Thursday, November 3, 2022

V-shaped activation functions what-ifs

I've noticed that a simulation of the square function with a single neuron plus CORNER (V-shaped) activation function got worse after I've clamped the weights to the range [-1, 1]. It just couldn't produce a sufficient derivative to go to the full slope of the quadratic function, so it defaulted to the same shape as ReLU, going at slope 1 for the whole range of inputs [0, 1]. How about if I increase the allowed range of weights to [-10, 10]? Much better, then it could simulate the bend, producing the total maximum slope of about 1.5. So it looks like being able to go to the higher weights might be useful, just needs to be accompanied by the dynamic computation of L and the training rate from it.

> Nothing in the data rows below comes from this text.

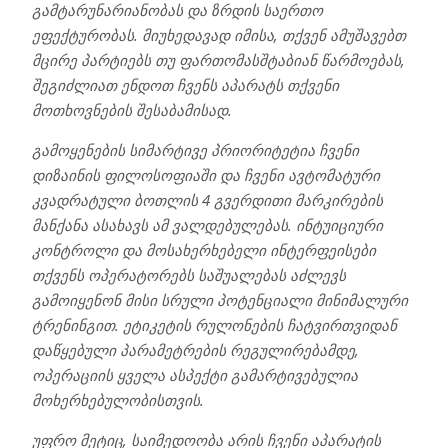
გამტარუნარიანობას და ზრდის საერთო
ეფექტურობას. მიუხედავად იმისა, თქვენ ამუშავებთ
მცირე პარტიებს თუ ფართომასშტაბიან წარმოებას,
შეგიძლიათ ენდოთ ჩვენს აპარატს თქვენი
მოთხოვნების შესაბამისად.
გამოყენების სიმარტივე პრიორიტეტია ჩვენი
დიზაინის ფილოსოფიაში და ჩვენი ავტომატური
კვადრატული ბოთლის 4 გვერდითი მარკირების
მანქანა ასახავს ამ ვალდებულებას. ინტუიციური
კონტროლი და მოსახერხებელი ინტერფეისები
თქვენს ოპერატორებს საშუალებას აძლევს
გამოიყენონ მისი სრული პოტენციალი მინიმალური
ტრენინგით. ეტიკეტის რულონების ჩატვირთვიდან
დაწყებული პარამეტრების რეგულირებამდე,
ოპერაციის ყველა ასპექტი გამარტივებულია
მოხერხებულობისთვის.
უფრო მეტიც, საიმედოობა არის ჩვენი აპარატის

Next, it looked like the right-side coefficient of the V can be fixed at 1, since the slope produced by the neuron itself would also work to produce the same effect. As it turns out, this doesn't work well. The trouble happens when the right side needs to change sign. When the right side of the V adjusts, it changes the sign easily. But without that, changing signs in the weights of the neuron itself doesn't work well, it often gets stuck. So this change doesn't work well. It's kind of interesting that when there is one variable, it changes the sign easily, if there are two, they get stuck, but if there are three, they change signs easily again. Though the real reason is probably that two variables are pushing against each other by using each other's weights as gradients, while the third variable doesn't, it just gets driven from the top. So maybe if one of two variables would be just driven from the top, that would prevent two variables from getting stuck too. Will need to think about that.

Next, what if we do a common Leaky ReLU but adjust the offset using the same formula as with the CORNER? (Leaky ReLU has to be used because with plain ReLU the gradients on the left side would be lost, and the computation for he offset won't work). This worked about as bad as normal Leaky ReLU, and maybe even worse, so it's definitely not a solution on its own.

So it looks like the CORNER function does have value. And maybe the right-side coefficient can be rid of if the main neuron weights can be made to change sign more actively, perhaps by making one of them fed the gradient of the top, or by applying the same gradient to them in both ways.